Insert operations use line numbers, which are fragile across edits. The plugin does not solve this. If the agent inserts at line 42 and then tries to insert at line 50, the second operation may target the wrong location. The agent must re-view the file between inserts.
Tool Call Flow
A typical editing session looks like this:
- Agent calls
view(start_line=1, end_line=50)to see the file structure. - Agent identifies a section to change.
- Agent calls
str_replace(old_str="...", new_str="...")with enough context to ensure uniqueness. - Plugin validates uniqueness, applies the replacement, persists the change.
- Agent calls
viewagain to verify the edit. - Agent proceeds to the next edit or signals completion.
The orchestration layer (Datasette Agent) handles retries, logs tool calls, and manages the conversation history.

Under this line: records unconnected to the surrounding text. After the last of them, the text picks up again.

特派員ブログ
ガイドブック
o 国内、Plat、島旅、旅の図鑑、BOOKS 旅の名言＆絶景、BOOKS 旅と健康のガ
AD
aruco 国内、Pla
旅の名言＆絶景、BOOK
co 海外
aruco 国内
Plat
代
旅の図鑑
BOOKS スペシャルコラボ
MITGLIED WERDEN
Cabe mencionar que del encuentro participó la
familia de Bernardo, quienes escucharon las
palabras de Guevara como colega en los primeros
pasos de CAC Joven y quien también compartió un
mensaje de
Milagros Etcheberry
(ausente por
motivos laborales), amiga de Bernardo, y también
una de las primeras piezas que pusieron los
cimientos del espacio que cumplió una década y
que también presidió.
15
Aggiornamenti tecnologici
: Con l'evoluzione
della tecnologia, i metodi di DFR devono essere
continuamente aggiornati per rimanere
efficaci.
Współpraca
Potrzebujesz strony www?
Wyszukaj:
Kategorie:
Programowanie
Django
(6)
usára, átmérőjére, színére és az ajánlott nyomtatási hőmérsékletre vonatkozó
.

The base plugin handles validation. The domain plugin handles I/O.
Failure Modes and Observability
| Failure Mode | Detection | Recovery |
|---|---|---|
Non-unique old_str | Plugin returns error before applying change | Agent must re-view and provide more context |
| Concurrent edits | Storage layer conflict (if implemented) | Retry with fresh view |
Line number drift in insert | Silent corruption (no built-in detection) | Agent must re-view between inserts |
Model hallucinates old_str | Uniqueness check fails | Agent retries with corrected context |
| Storage backend unavailable | Plugin returns error, no partial state | Orchestration layer retries or aborts |
The plugin does not provide observability hooks. Logging happens at the Datasette Agent level (tool call history) or the storage adapter level (database transactions, file writes). There is no built-in diff tracking or rollback mechanism. If you need audit trails, implement them in the storage adapter.
When to Use This Pattern
This extraction makes sense when:
- You have multiple agent workflows that edit text in different formats or storage systems.
- You want consistent error handling and validation across those workflows.

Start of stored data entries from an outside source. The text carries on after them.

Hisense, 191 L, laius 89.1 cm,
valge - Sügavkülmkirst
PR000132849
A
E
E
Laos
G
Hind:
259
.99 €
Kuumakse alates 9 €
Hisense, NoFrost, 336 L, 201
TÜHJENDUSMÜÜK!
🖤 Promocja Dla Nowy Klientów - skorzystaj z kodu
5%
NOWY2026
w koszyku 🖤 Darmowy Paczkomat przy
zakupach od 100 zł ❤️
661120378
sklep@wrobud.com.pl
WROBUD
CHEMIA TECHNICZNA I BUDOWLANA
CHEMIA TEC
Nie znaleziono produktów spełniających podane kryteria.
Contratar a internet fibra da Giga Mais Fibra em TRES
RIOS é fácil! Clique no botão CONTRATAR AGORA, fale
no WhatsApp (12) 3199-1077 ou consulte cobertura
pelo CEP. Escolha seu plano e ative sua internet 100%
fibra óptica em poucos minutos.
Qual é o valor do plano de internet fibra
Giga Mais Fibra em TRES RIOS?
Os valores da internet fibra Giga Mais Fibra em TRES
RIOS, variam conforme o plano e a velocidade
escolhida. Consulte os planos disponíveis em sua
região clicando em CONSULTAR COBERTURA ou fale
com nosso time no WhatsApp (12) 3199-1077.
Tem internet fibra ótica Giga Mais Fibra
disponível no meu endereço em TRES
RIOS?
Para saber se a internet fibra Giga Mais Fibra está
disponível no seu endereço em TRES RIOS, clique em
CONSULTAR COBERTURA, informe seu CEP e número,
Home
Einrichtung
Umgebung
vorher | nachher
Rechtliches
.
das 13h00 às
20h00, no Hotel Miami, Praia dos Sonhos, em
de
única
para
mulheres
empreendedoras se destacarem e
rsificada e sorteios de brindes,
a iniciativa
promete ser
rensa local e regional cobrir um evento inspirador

- You need to prevent the model from rewriting entire files or making non-idempotent edits.
- You are building on Datasette Agent’s plugin architecture and want to share tool definitions.
Avoid this pattern when:
- You only have one editing workflow (just implement the tools directly).

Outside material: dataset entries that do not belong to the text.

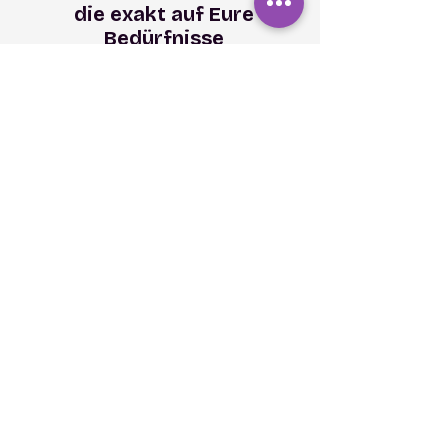
die exakt auf Eure
Bedürfnisse
zugeschnitten sind
Interested in
Interested in
joining the
becoming
qomenius team?
a
qomenius partner?
Send us an application!
Send us a message!
qomenius GmbH
M
atthias-Claudius-Str. 16
D – 65185 Wiesbaden
start@qomenius.com
+49-173-682 1315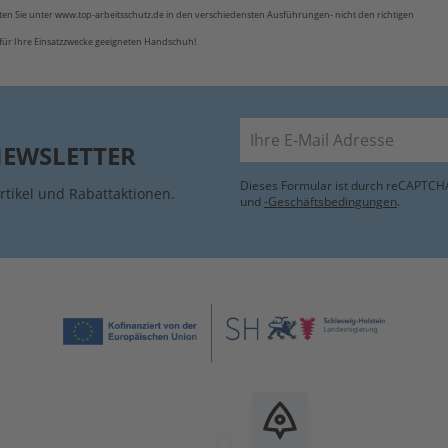
ten Sie unter www.top-arbeitsschutz.de in den verschiedensten Ausführungen- nicht den richtigen
für Ihre Einsatzzwecke geeigneten Handschuh!
E-Mail
NEWSLETTER
Dieses Formular ist durch reCAPTCHA
rtikel und Rabattaktionen.
und
-Geschäftsbedingungen
.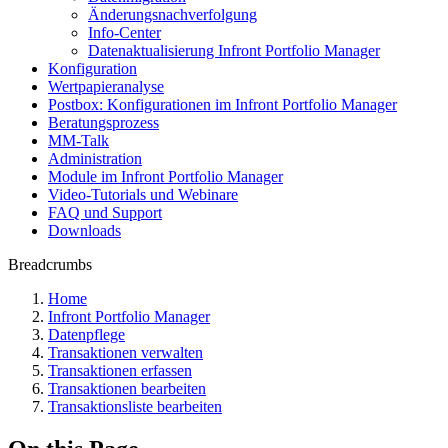
Änderungsnachverfolgung
Info-Center
Datenaktualisierung Infront Portfolio Manager
Konfiguration
Wertpapieranalyse
Postbox: Konfigurationen im Infront Portfolio Manager
Beratungsprozess
MM-Talk
Administration
Module im Infront Portfolio Manager
Video-Tutorials und Webinare
FAQ und Support
Downloads
Breadcrumbs
Home
Infront Portfolio Manager
Datenpflege
Transaktionen verwalten
Transaktionen erfassen
Transaktionen bearbeiten
Transaktionsliste bearbeiten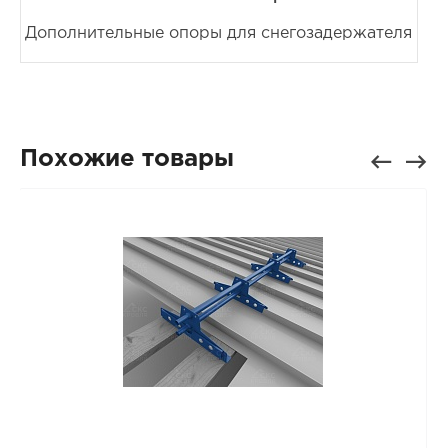
Дополнительные опоры для снегозадержателя
Похожие товары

- Your edits are append-only or single-operation (you do not need multi-step state verification).
- You need advanced diff tracking, conflict resolution, or collaborative editing (this is a primitive layer, not a CRDT).
- Your storage backend has its own transactional semantics that conflict with the view/replace/insert model.
Technical Verdict
datasette-agent-edit solves the tool duplication problem by extracting Claude’s text editor primitives into a storage-agnostic base layer. The uniqueness constraint in str_replace is the critical safety feature, forcing agents to verify state before each edit. The plugin does not handle concurrency, rollback, or observability, those are the responsibility of the storage adapter or orchestration layer.
Use this when you need consistent, verifiable text editing across multiple agent plugins. Skip it if you only have one editing workflow or need more sophisticated version control semantics.